WORK TO BE COMPLETED:
Here the job is to retype the data word for word while leaving the pictures aside.

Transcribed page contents
= Beginning of Section =

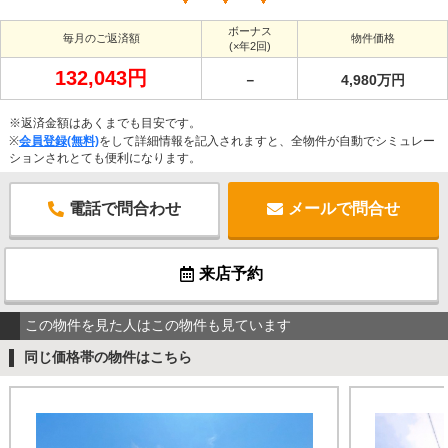
ボーナス
毎月のご返済額
物件価格
(×年2回)
132,043円
－
4,980万円
※返済金額はあくまでも目安です。
※
会員登録(無料)
をして詳細情報を記入されますと、全物件が自動でシミュレー
ションされとても便利になります。
電話で問合わせ
メールで問合せ
来店予約
この物件を見た人はこの物件も見ています
同じ価格帯の物件はこちら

= End of Section =

TASK RESULT:
ボーナス
毎月のご返済額
物件価格
(×年2回)
132,043円
－
4,980万円
※返済金額はあくまでも目安です。
※
会員登録(無料)
をして詳細情報を記入されますと、全物件が自動でシミュレー
ションされとても便利になります。
電話で問合わせ
メールで問合せ
来店予約
この物件を見た人はこの物件も見ています
同じ価格帯の物件はこちら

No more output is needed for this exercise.